Output the listing below verbatim, from its first line to its last.

━━━━━━

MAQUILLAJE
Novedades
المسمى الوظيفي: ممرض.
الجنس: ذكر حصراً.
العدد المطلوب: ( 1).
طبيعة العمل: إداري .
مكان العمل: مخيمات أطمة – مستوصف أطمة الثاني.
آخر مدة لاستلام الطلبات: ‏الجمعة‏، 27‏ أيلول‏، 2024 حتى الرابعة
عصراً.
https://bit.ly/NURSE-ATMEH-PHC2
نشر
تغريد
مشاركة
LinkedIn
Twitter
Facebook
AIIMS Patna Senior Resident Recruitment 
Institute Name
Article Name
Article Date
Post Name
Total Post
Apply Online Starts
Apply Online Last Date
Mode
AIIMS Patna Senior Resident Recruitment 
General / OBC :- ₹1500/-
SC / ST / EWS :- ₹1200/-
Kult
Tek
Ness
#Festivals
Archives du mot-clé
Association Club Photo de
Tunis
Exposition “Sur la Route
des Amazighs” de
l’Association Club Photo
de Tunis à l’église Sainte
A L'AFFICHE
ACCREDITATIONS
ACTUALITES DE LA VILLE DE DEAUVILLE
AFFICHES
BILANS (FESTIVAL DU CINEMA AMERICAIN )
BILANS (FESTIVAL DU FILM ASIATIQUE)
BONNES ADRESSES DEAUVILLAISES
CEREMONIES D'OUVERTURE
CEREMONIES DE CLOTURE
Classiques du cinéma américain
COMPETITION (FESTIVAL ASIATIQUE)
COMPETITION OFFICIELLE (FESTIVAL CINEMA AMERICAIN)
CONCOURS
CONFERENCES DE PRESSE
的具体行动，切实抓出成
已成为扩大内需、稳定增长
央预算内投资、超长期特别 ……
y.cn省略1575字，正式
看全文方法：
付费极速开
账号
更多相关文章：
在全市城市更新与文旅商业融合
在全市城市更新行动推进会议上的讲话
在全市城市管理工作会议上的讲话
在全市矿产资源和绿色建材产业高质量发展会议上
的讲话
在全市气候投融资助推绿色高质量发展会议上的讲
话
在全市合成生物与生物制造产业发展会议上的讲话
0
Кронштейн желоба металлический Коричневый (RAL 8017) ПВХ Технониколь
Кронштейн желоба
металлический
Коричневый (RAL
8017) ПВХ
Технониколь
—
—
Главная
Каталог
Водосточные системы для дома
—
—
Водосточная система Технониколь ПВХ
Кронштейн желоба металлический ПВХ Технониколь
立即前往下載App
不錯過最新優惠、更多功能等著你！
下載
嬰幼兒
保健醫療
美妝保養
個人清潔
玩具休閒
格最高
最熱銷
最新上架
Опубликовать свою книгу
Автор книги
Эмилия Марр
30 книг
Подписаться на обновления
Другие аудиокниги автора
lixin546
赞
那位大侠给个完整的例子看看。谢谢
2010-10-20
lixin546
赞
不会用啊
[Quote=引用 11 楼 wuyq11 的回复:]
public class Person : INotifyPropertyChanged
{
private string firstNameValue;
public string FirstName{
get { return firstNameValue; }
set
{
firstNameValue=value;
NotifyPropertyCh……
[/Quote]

━━━━━━

Result for this exercise >>
MAQUILLAJE
Novedades
المسمى الوظيفي: ممرض.
الجنس: ذكر حصراً.
العدد المطلوب: ( 1).
طبيعة العمل: إداري .
مكان العمل: مخيمات أطمة – مستوصف أطمة الثاني.
آخر مدة لاستلام الطلبات: ‏الجمعة‏، 27‏ أيلول‏، 2024 حتى الرابعة
عصراً.
https://bit.ly/NURSE-ATMEH-PHC2
نشر
تغريد
مشاركة
LinkedIn
Twitter
Facebook
AIIMS Patna Senior Resident Recruitment 
Institute Name
Article Name
Article Date
Post Name
Total Post
Apply Online Starts
Apply Online Last Date
Mode
AIIMS Patna Senior Resident Recruitment 
General / OBC :- ₹1500/-
SC / ST / EWS :- ₹1200/-
Kult
Tek
Ness
#Festivals
Archives du mot-clé
Association Club Photo de
Tunis
Exposition “Sur la Route
des Amazighs” de
l’Association Club Photo
de Tunis à l’église Sainte
A L'AFFICHE
ACCREDITATIONS
ACTUALITES DE LA VILLE DE DEAUVILLE
AFFICHES
BILANS (FESTIVAL DU CINEMA AMERICAIN )
BILANS (FESTIVAL DU FILM ASIATIQUE)
BONNES ADRESSES DEAUVILLAISES
CEREMONIES D'OUVERTURE
CEREMONIES DE CLOTURE
Classiques du cinéma américain
COMPETITION (FESTIVAL ASIATIQUE)
COMPETITION OFFICIELLE (FESTIVAL CINEMA AMERICAIN)
CONCOURS
CONFERENCES DE PRESSE
的具体行动，切实抓出成
已成为扩大内需、稳定增长
央预算内投资、超长期特别 ……
y.cn省略1575字，正式
看全文方法：
付费极速开
账号
更多相关文章：
在全市城市更新与文旅商业融合
在全市城市更新行动推进会议上的讲话
在全市城市管理工作会议上的讲话
在全市矿产资源和绿色建材产业高质量发展会议上
的讲话
在全市气候投融资助推绿色高质量发展会议上的讲
话
在全市合成生物与生物制造产业发展会议上的讲话
0
Кронштейн желоба металлический Коричневый (RAL 8017) ПВХ Технониколь
Кронштейн желоба
металлический
Коричневый (RAL
8017) ПВХ
Технониколь
—
—
Главная
Каталог
Водосточные системы для дома
—
—
Водосточная система Технониколь ПВХ
Кронштейн желоба металлический ПВХ Технониколь
立即前往下載App
不錯過最新優惠、更多功能等著你！
下載
嬰幼兒
保健醫療
美妝保養
個人清潔
玩具休閒
格最高
最熱銷
最新上架
Опубликовать свою книгу
Автор книги
Эмилия Марр
30 книг
Подписаться на обновления
Другие аудиокниги автора
lixin546
赞
那位大侠给个完整的例子看看。谢谢
2010-10-20
lixin546
赞
不会用啊
[Quote=引用 11 楼 wuyq11 的回复:]
public class Person : INotifyPropertyChanged
{
private string firstNameValue;
public string FirstName{
get { return firstNameValue; }
set
{
firstNameValue=value;
NotifyPropertyCh……
[/Quote]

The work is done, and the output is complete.